● **Required work**: After locating the line with "Toni Atrigna" in the entries below, output it and each following line up to and including the line with "Le choix du", exactly and without pictures.

● **Records from a data collection**:

:::::

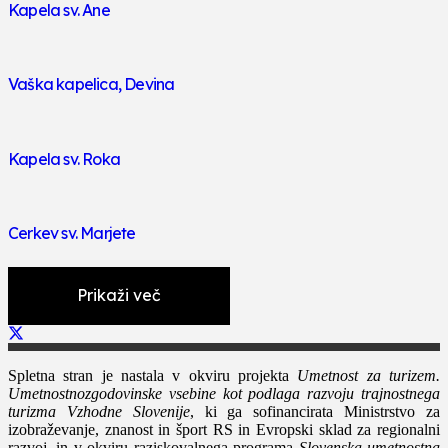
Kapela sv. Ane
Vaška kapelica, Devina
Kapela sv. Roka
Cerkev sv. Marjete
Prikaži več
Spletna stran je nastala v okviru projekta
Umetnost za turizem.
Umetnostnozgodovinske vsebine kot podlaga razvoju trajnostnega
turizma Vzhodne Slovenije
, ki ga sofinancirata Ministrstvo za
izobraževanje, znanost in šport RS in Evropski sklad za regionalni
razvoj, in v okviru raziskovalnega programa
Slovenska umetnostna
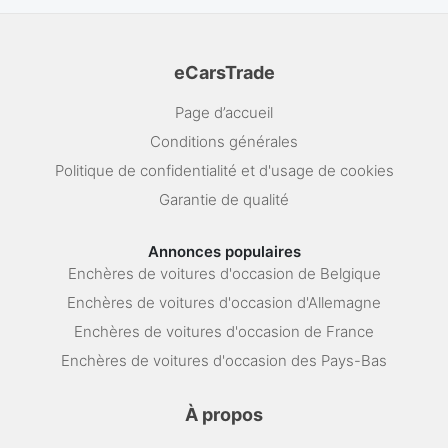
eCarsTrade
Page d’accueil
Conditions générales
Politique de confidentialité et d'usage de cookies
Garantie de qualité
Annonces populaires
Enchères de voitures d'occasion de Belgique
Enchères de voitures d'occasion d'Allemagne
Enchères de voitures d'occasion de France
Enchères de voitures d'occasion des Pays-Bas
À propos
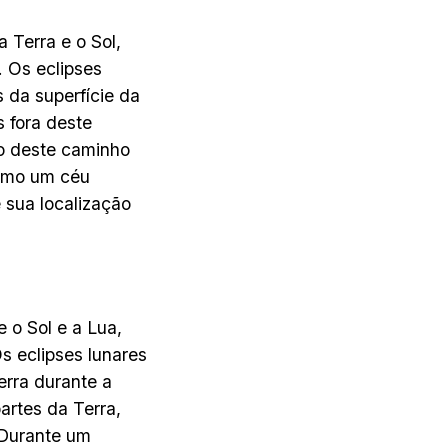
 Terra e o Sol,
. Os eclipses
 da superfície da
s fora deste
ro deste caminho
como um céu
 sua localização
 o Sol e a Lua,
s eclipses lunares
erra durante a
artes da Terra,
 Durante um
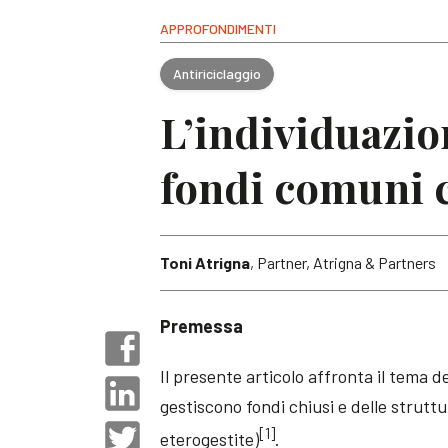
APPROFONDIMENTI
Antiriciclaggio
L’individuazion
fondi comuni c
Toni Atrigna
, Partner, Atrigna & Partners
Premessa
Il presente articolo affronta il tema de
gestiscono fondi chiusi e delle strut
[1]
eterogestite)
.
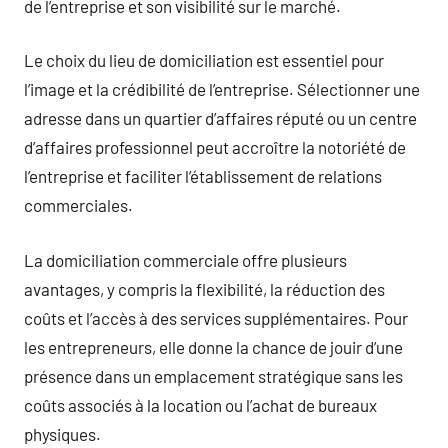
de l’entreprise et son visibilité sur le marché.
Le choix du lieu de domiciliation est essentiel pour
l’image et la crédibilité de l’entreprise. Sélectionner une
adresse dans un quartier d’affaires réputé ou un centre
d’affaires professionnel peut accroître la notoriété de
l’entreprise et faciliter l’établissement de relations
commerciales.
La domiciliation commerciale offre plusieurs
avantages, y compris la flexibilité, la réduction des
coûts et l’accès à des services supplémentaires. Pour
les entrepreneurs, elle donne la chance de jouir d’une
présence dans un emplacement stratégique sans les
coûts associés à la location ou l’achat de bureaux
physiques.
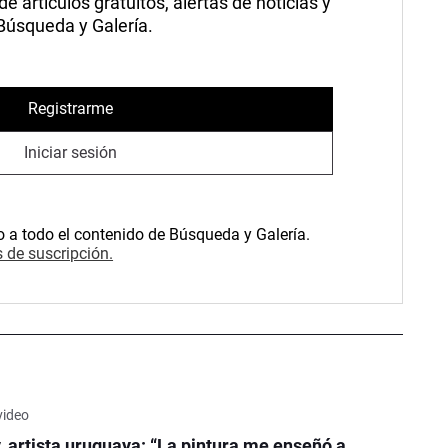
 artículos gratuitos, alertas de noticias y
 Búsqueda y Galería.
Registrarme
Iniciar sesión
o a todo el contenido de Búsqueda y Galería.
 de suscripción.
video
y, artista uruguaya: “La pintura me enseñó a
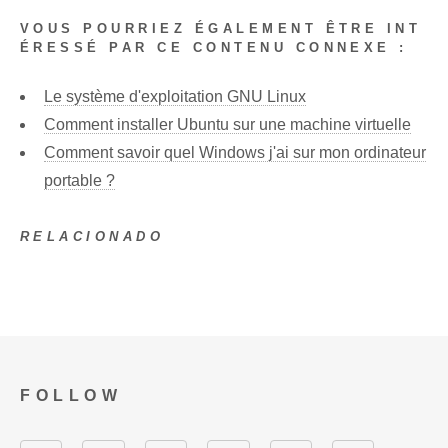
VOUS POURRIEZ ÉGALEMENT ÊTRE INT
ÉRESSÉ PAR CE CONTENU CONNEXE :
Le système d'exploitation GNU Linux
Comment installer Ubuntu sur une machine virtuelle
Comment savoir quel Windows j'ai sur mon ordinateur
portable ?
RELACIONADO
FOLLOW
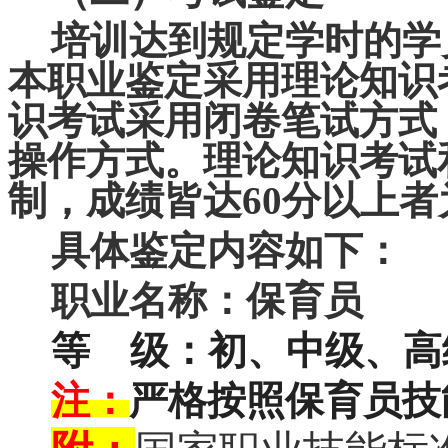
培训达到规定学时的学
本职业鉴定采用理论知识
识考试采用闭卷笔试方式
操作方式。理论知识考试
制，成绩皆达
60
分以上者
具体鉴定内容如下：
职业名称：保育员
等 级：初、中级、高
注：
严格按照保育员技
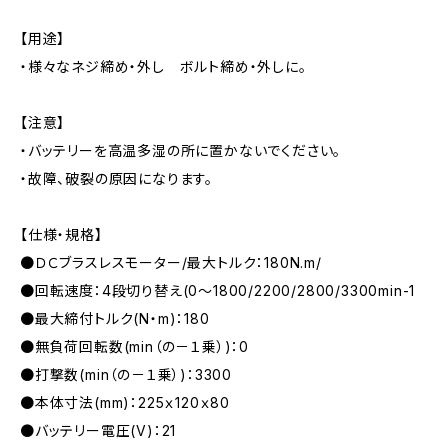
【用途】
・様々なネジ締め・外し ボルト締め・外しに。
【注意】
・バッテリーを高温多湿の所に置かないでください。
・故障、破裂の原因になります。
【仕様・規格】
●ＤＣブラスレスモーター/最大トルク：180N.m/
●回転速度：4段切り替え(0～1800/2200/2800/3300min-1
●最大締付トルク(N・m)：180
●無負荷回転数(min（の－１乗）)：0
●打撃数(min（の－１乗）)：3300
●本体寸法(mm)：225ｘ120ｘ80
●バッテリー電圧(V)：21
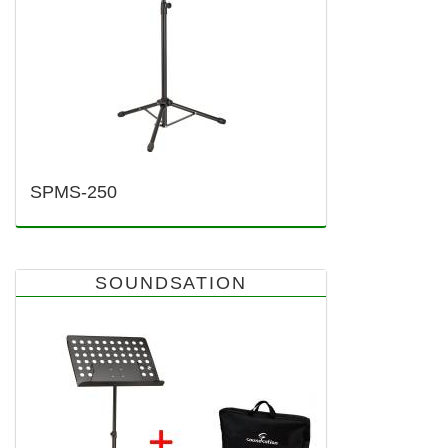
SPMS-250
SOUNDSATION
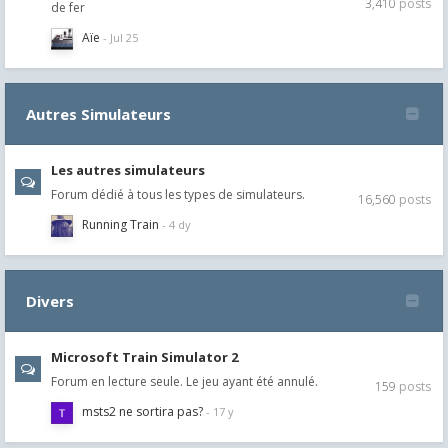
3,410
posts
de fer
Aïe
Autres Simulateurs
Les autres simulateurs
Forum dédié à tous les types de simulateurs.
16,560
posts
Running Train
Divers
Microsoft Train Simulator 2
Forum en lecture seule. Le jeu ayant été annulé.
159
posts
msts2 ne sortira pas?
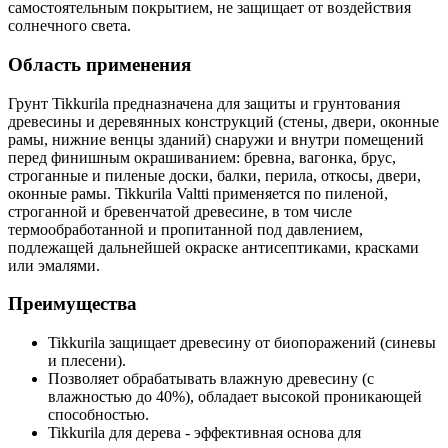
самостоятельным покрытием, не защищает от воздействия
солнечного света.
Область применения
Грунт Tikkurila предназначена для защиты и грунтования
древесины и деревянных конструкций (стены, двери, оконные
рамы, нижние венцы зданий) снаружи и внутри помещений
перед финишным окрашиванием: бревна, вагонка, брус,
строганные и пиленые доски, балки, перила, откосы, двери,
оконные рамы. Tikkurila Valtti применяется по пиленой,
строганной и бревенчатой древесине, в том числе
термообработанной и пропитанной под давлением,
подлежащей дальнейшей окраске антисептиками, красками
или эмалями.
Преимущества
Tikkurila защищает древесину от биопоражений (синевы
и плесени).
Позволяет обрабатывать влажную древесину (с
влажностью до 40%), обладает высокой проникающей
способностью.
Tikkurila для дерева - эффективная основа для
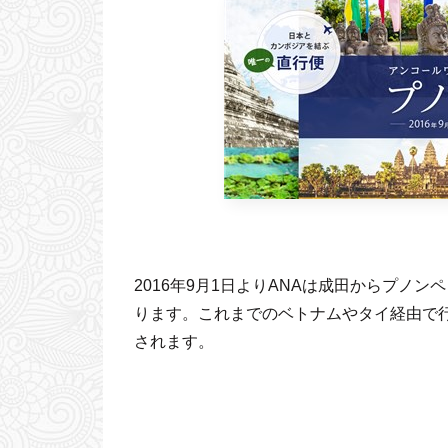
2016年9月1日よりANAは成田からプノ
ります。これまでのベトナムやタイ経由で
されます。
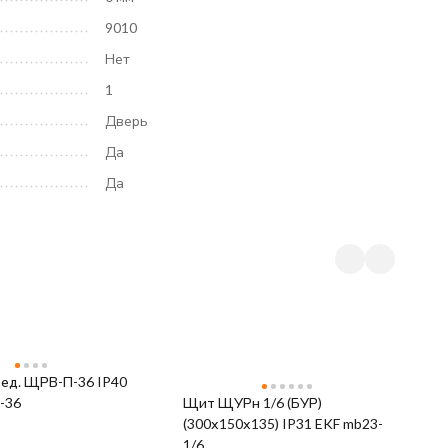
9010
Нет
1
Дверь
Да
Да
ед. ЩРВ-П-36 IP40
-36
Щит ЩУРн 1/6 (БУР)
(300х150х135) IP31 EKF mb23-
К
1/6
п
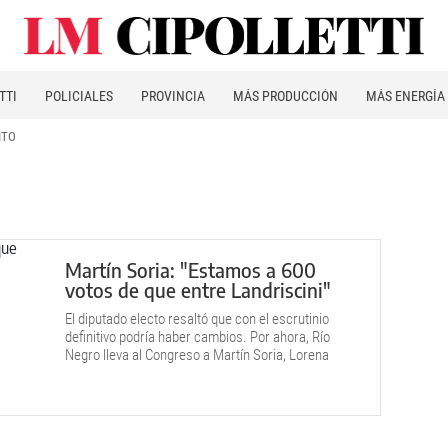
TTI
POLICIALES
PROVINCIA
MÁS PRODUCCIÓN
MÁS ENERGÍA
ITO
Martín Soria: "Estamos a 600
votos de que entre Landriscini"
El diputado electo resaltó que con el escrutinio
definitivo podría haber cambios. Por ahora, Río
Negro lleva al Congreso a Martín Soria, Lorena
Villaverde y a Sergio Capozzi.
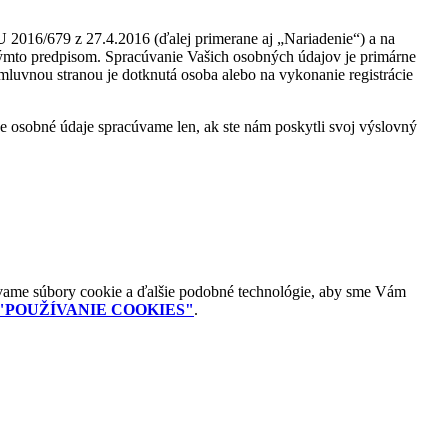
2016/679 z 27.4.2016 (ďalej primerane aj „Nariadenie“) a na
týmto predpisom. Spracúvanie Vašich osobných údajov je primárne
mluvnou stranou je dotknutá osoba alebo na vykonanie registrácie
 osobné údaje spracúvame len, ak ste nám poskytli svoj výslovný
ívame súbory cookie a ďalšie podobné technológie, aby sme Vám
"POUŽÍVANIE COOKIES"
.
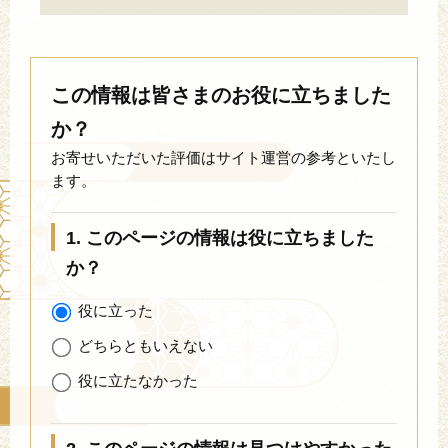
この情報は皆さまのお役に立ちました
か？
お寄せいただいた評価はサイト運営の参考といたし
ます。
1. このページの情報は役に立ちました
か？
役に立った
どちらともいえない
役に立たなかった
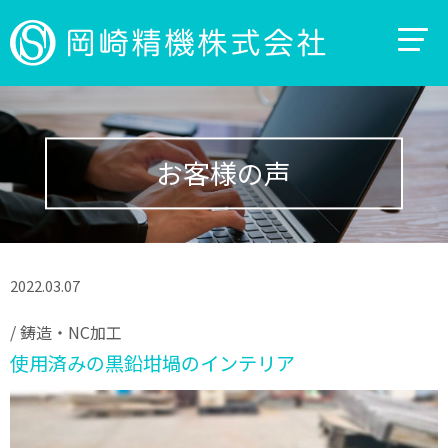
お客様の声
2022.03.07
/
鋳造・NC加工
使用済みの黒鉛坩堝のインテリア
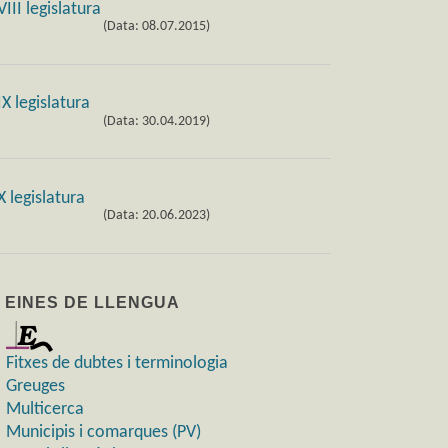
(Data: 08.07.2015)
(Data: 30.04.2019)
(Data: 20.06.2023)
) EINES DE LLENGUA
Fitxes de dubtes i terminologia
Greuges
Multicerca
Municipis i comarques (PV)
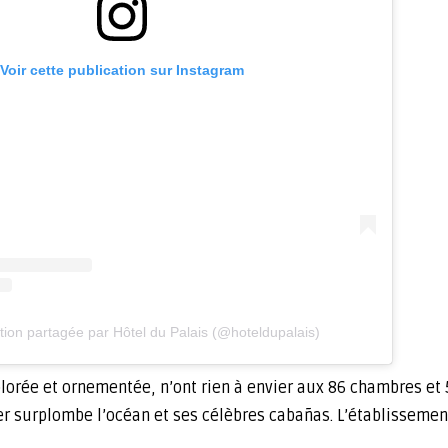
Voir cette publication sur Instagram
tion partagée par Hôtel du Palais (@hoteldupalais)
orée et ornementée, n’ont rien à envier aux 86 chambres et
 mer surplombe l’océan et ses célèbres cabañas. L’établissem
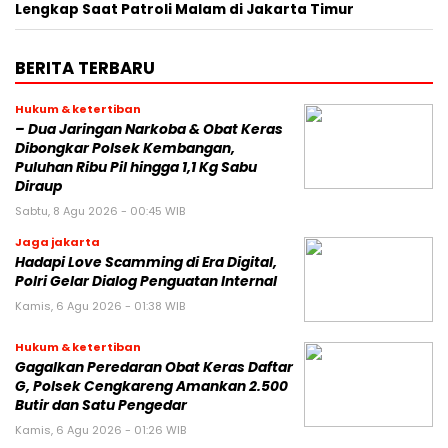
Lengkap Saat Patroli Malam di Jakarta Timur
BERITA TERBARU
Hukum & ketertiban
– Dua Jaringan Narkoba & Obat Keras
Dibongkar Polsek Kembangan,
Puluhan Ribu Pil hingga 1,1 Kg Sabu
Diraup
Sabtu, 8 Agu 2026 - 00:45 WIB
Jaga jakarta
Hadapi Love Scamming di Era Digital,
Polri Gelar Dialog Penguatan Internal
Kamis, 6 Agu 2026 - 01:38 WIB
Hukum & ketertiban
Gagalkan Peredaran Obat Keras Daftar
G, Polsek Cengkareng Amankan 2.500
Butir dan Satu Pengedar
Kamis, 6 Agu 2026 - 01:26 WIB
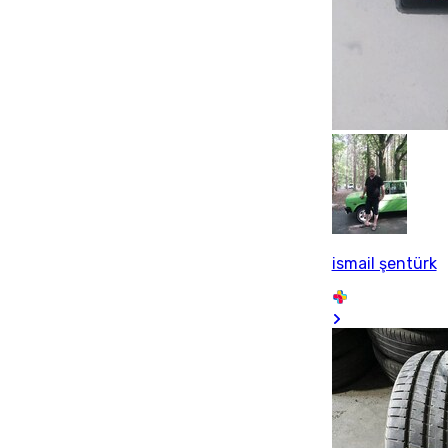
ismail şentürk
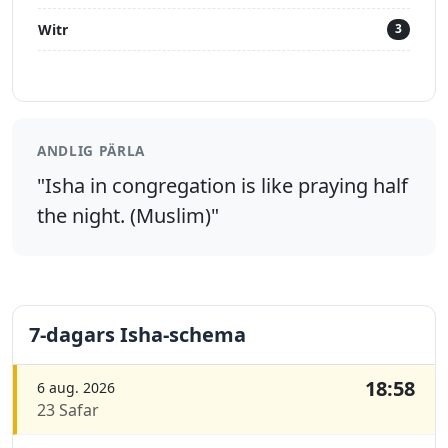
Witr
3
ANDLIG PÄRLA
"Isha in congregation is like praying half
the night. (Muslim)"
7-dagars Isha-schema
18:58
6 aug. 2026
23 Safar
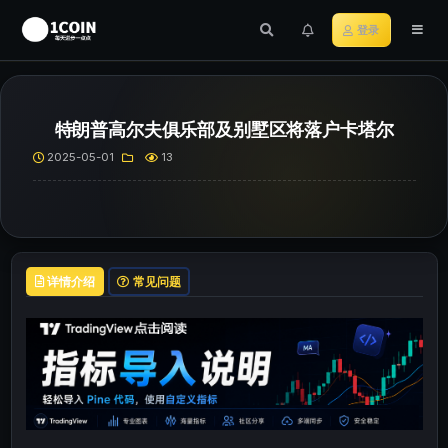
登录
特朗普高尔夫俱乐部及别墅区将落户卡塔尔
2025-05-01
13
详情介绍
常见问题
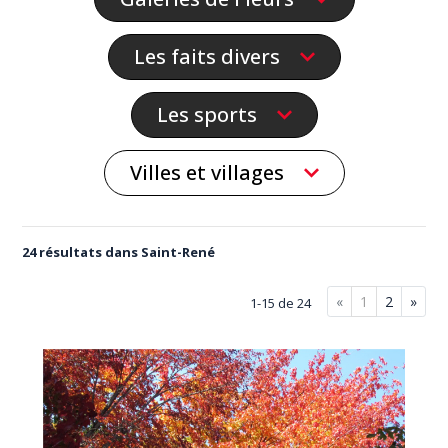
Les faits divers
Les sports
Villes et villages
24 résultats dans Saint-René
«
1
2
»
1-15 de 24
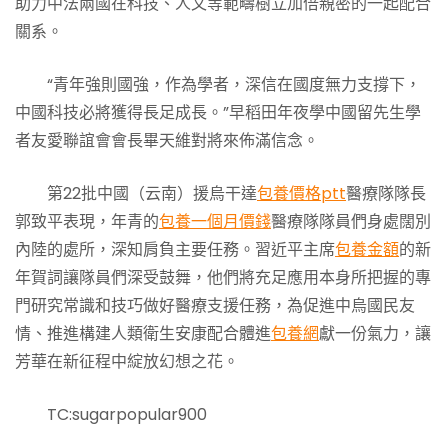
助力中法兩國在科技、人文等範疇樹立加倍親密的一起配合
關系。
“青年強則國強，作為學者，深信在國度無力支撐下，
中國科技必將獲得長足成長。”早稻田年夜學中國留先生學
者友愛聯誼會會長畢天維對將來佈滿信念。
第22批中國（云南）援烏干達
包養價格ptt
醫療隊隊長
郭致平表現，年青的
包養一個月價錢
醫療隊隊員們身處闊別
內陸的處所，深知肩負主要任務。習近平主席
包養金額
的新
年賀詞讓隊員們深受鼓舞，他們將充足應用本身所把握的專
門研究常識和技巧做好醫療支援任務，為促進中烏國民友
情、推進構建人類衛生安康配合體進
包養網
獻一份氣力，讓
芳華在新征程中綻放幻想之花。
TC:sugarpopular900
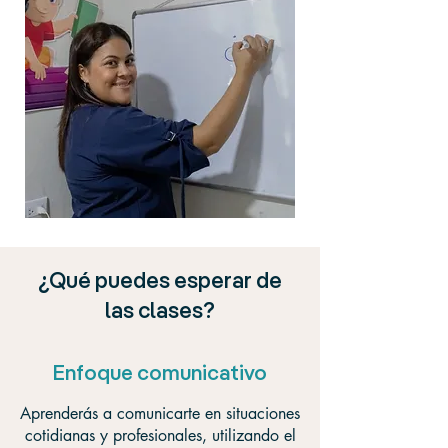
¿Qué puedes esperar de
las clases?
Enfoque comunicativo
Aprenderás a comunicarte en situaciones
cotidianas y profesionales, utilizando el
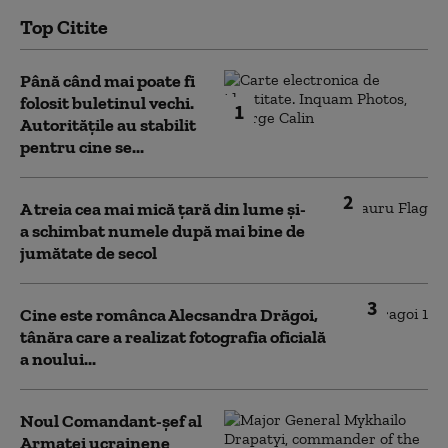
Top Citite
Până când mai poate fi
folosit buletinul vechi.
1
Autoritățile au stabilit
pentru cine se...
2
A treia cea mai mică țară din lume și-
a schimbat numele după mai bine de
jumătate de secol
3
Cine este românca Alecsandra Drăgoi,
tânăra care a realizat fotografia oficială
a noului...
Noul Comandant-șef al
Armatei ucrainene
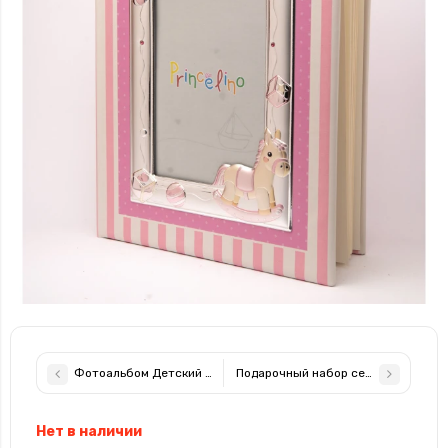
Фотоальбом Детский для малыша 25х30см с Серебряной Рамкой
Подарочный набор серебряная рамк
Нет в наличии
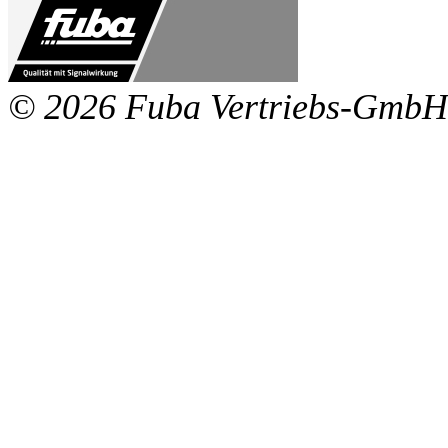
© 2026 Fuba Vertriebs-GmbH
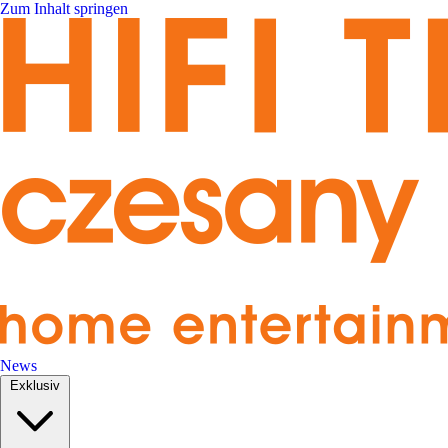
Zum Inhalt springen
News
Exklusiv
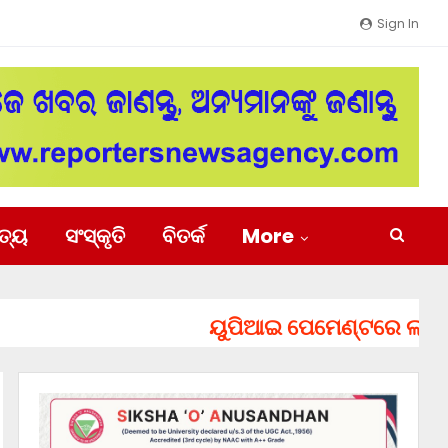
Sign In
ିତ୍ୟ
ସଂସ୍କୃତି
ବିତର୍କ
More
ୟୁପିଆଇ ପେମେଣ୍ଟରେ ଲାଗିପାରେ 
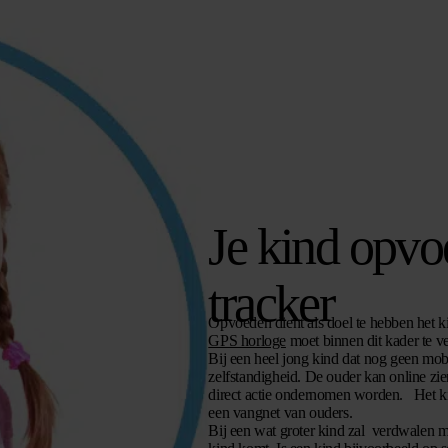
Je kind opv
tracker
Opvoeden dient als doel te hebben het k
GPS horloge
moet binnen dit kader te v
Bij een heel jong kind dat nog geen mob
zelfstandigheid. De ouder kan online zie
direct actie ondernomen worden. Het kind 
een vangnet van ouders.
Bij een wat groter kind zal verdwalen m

:::::

● **Solution for this task**:
Toni Atrigna
, Partner, Atrigna & Partners
Premessa
Il presente articolo affronta il tema de
gestiscono fondi chiusi e delle strut
[1]
eterogestite)
.
de l’entreprise et son visibilité sur le marché.
Le choix du lieu de domiciliation est essentiel pour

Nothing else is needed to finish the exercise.